Chapter 36. Non-ASCII Character Set Support

If long filename support is enabled (by setting CYGCFG_FS_FAT_LONG_FILE_NAMES) then all strings passed to and from the filesystem may be encoded using UTF-8. This allows files to be named using characters beyond the basic ASCII set.

If long filename support is disabled then file names are limited to the standard 8.3 format. However, these file names are preserved in an 8-bit clean format, if they contain non-ASCII characters, so that any multi-byte encodings are preserved.

Filesystems created by devices that do not support long filenames may have 8.3 names that are encoded using non-ASCII and non-Unicode character sets. Typically these will be encoded according to Microsoft code page character sets. To permit these names to pass through the rest of the filesystem, and compare correctly during file searches, when long filename support is enabled, these names need to be translated into Unicode. Since the filesystem has no built-in internationalization support, beyond Unicode, it is the responsibility of the application or middleware layers to supply the translation of these values to and from Unicode. The FILEIO package defines callbacks that may be used to do this:

typedef int cyg_fs_mbcs_to_utf16le( CYG_ADDRWORD data,
                                    const cyg_uint8 *mbcs,
                                    int size,
                                    cyg_uint16 *utf16le);

typedef int cyg_fs_utf16le_to_mbcs( CYG_ADDRWORD data,
                                    const cyg_uint16 *utf16le,
                                    int size,
                                    cyg_uint8 *mbcs);

struct cyg_fs_mbcs_translate
{
    cyg_fs_mbcs_to_utf16le      *mbcs_to_utf16le;
    cyg_fs_utf16le_to_mbcs      *utf16le_to_mbcs;
    CYG_ADDRWORD                data;
};

These callback functions may be registered after a filesystem has been mounted by using cyg_fs_setinfo() as follows:

struct cyg_fs_mbcs_translate translate;

…

translate.mbcs_to_utf16le = my_mbcs_to_utf16le;
translate.utf16le_to_mbcs = my_utf16le_to_mbcs;
translate.data = (CYG_ADDRWORD)my_data;
err = cyg_fs_setinfo("/disk0", FS_INFO_MBCS_TRANSLATE, &translate, sizeof(translate));

Following this, whenever the filesystem encounters a short file name that contains non-ASCII characters the registered mbcs_to_utf16le() function will be called to translate it. In the call, the data argument will be a copy of the data field of the cyg_fs_mbcs_translate structure. The mbcs argument points to the sequence of size bytes to be translated. The resulting translation should be stored in utf16le and the number of 16-bit values stored returned from the function.

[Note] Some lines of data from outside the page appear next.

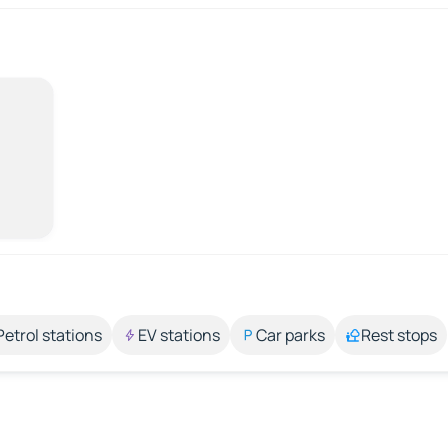
Petrol stations
EV stations
Car parks
Rest stops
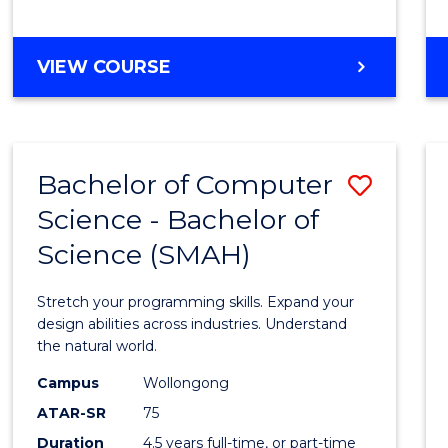
BACHELOR
VIEW COURSE
OF
COMPUTER
SCIENCE
Bachelor of Computer
Save
Science - Bachelor of
Bache
Science (SMAH)
of
Compu
Stretch your programming skills. Expand your
Scien
design abilities across industries. Understand
the natural world.
-
Campus
Wollongong
Bache
ATAR-SR
75
of
Duration
4.5 years full-time, or part-time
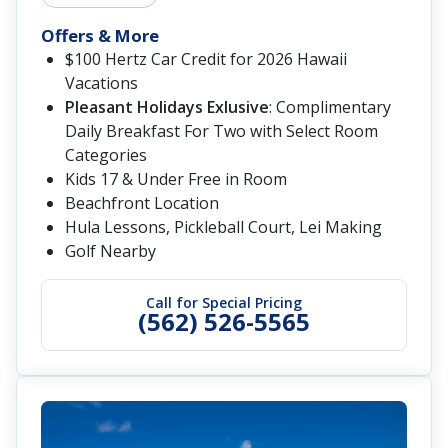
Offers & More
$100 Hertz Car Credit for 2026 Hawaii
Vacations
Pleasant Holidays Exlusive
: Complimentary
Daily Breakfast For Two with Select Room
Categories
Kids 17 & Under Free in Room
Beachfront Location
Hula Lessons, Pickleball Court, Lei Making
Golf Nearby
Call for Special Pricing
(562) 526-5565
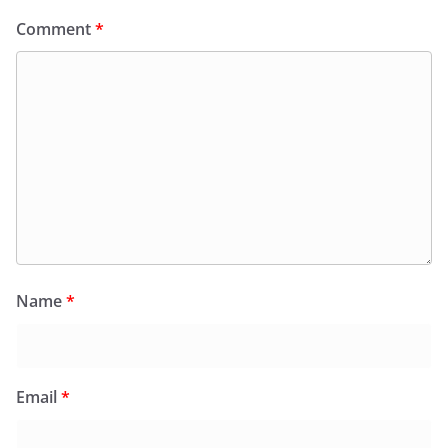
Comment
*
Name
*
Email
*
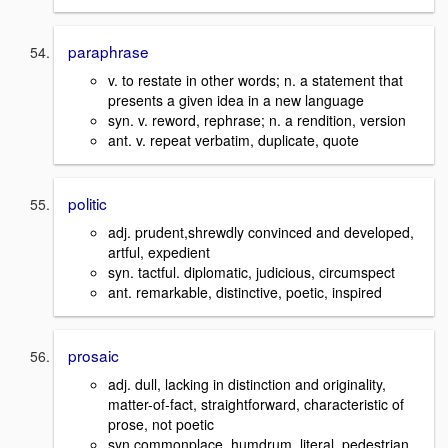
paraphrase
v. to restate in other words; n. a statement that
presents a given idea in a new language
syn. v. reword, rephrase; n. a rendition, version
ant. v. repeat verbatim, duplicate, quote
politic
adj. prudent,shrewdly convinced and developed,
artful, expedient
syn. tactful. diplomatic, judicious, circumspect
ant. remarkable, distinctive, poetic, inspired
prosaic
adj. dull, lacking in distinction and originality,
matter-of-fact, straightforward, characteristic of
prose, not poetic
syn.commonplace, humdrum, literal, pedestrian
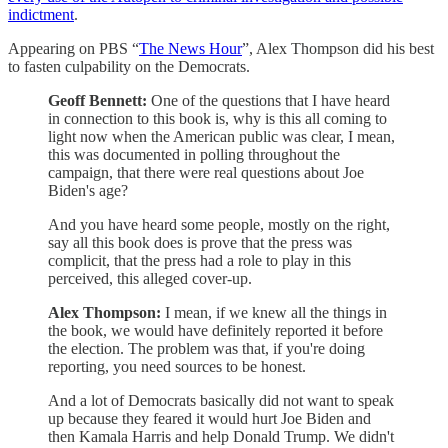
indictment
.
Appearing on PBS “
The News Hour
”, Alex Thompson did his best
to fasten culpability on the Democrats.
Geoff Bennett:
One of the questions that I have heard
in connection to this book is, why is this all coming to
light now when the American public was clear, I mean,
this was documented in polling throughout the
campaign, that there were real questions about Joe
Biden's age?
And you have heard some people, mostly on the right,
say all this book does is prove that the press was
complicit, that the press had a role to play in this
perceived, this alleged cover-up.
Alex Thompson:
I mean, if we knew all the things in
the book, we would have definitely reported it before
the election. The problem was that, if you're doing
reporting, you need sources to be honest.
And a lot of Democrats basically did not want to speak
up because they feared it would hurt Joe Biden and
then Kamala Harris and help Donald Trump. We didn't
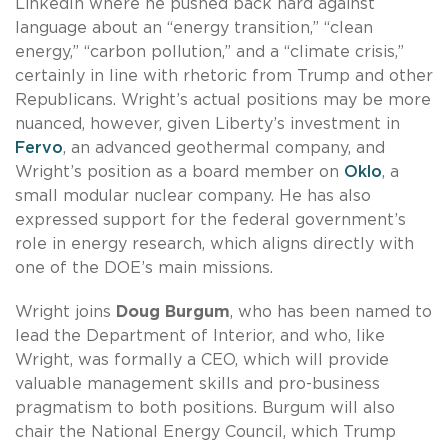
LinkedIn where he pushed back hard against
language about an “energy transition,” “clean
energy,” “carbon pollution,” and a “climate crisis,”
certainly in line with rhetoric from Trump and other
Republicans. Wright’s actual positions may be more
nuanced, however, given Liberty’s investment in
Fervo
, an advanced geothermal company, and
Wright’s position as a board member on
Oklo
, a
small modular nuclear company. He has also
expressed support for the federal government’s
role in energy research, which aligns directly with
one of the DOE’s main missions.
Wright joins
Doug Burgum
, who has been named to
lead the Department of Interior, and who, like
Wright, was formally a CEO, which will provide
valuable management skills and pro-business
pragmatism to both positions. Burgum will also
chair the National Energy Council, which Trump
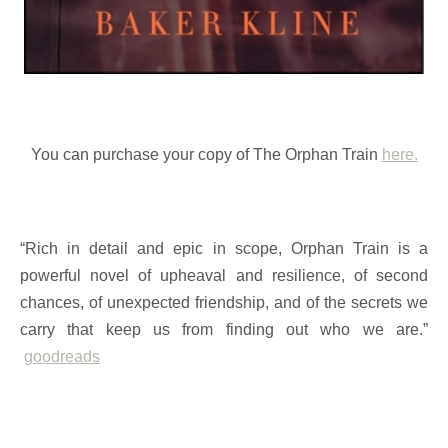
You can purchase your copy of The Orphan Train
here.
“Rich in detail and epic in scope, Orphan Train is a
powerful novel of upheaval and resilience, of second
chances, of unexpected friendship, and of the secrets we
carry that keep us from finding out who we are.”
goodreads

When the filesystem needs to encode a string into the multibyte character set, it will call the utf16le_to_mbcs() function. In the call, the data argument will be a copy of the data field of the cyg_fs_mbcs_translate structure. The utf16le argument points to the sequence of size 16-bit values to be translated. The resulting translation should be stored in mbcs and the number of bytes stored returned from the function.

It is important to note that translation is to and from UTF-16LE. All 16 bit values are stored in little endian byte order and Unicode code points outside the Basic Multilingual Plane are encoded as surrogate pairs. This is the format mandated by Microsoft for long file names in the FAT filesystem. See IETF RFC2781 for details of the encoding.

In the current implementation the utf16le_to_mbcs() will not be called. If long filename support is disabled, then the filesystem will store multibyte characters as they are supplied. If long filename support is enabled then new files will be created with long names if any non-ASCII characters are present. Renamed files will be converted to the long name form automatically. This function is present in case future enhancements require it. For now applications should install a function that simply returns zero.